Records from a dataset:
****************************************

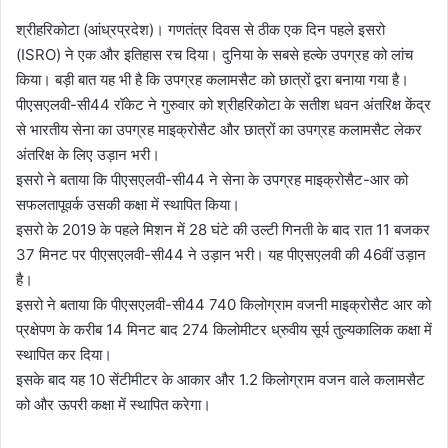
श्रीहरिकोटा (आंध्रप्रदेश)। गणतंत्र दिवस से ठीक एक दिन पहले इसरो
(ISRO) ने एक और इतिहास रच दिया। दुनिया के सबसे हल्के उपग्रह को लांच
किया। बड़ी बात यह भी है कि उपग्रह कलामसैट को छात्रों द्वरा बनाया गया है।
पीएसएलवी-सी44 रॉकेट ने गुरुवार को श्रीहरिकोटा के सतीश धवन अंतरिक्ष केंद्र
से भारतीय सेना का उपग्रह माइक्रोसैट और छात्रों का उपग्रह कलामसैट लेकर
अंतरिक्ष के लिए उड़ान भरी।
इसरो ने बताया कि पीएसएलवी-सी44 ने सेना के उपग्रह माइक्रोसैट-आर को
सफलतापूवर्क उसकी कक्षा में स्थापित किया।
इसरो के 2019 के पहले मिशन में 28 घंटे की उल्टी गिनती के बाद रात 11 बजकर
37 मिनट पर पीएसएलवी-सी44 ने उड़ान भरी। यह पीएसएलवी की 46वीं उड़ान
है।
इसरो ने बताया कि पीएसएलवी-सी44 740 किलोग्राम वजनी माइक्रोसैट आर को
प्रक्षेपण के करीब 14 मिनट बाद 274 किलोमीटर ध्रुवीय सूर्य तुल्यकालिक कक्षा में
स्थापित कर दिया।
इसके बाद यह 10 सेंटीमीटर के आकार और 1.2 किलोग्राम वजन वाले कलामसैट
को और ऊपरी कक्षा में स्थापित करेगा।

****************************************

◆ **WHAT TO DO**:
What is needed is an exact copy of the line containing "पीएसएलवी-सी44 रॉकेट ने" and each line after it, through the final line of the entries above.

◆ **RESULT FOR THIS EXERCISE**:
पीएसएलवी-सी44 रॉकेट ने गुरुवार को श्रीहरिकोटा के सतीश धवन अंतरिक्ष केंद्र
से भारतीय सेना का उपग्रह माइक्रोसैट और छात्रों का उपग्रह कलामसैट लेकर
अंतरिक्ष के लिए उड़ान भरी।
इसरो ने बताया कि पीएसएलवी-सी44 ने सेना के उपग्रह माइक्रोसैट-आर को
सफलतापूवर्क उसकी कक्षा में स्थापित किया।
इसरो के 2019 के पहले मिशन में 28 घंटे की उल्टी गिनती के बाद रात 11 बजकर
37 मिनट पर पीएसएलवी-सी44 ने उड़ान भरी। यह पीएसएलवी की 46वीं उड़ान
है।
इसरो ने बताया कि पीएसएलवी-सी44 740 किलोग्राम वजनी माइक्रोसैट आर को
प्रक्षेपण के करीब 14 मिनट बाद 274 किलोमीटर ध्रुवीय सूर्य तुल्यकालिक कक्षा में
स्थापित कर दिया।
इसके बाद यह 10 सेंटीमीटर के आकार और 1.2 किलोग्राम वजन वाले कलामसैट
को और ऊपरी कक्षा में स्थापित करेगा।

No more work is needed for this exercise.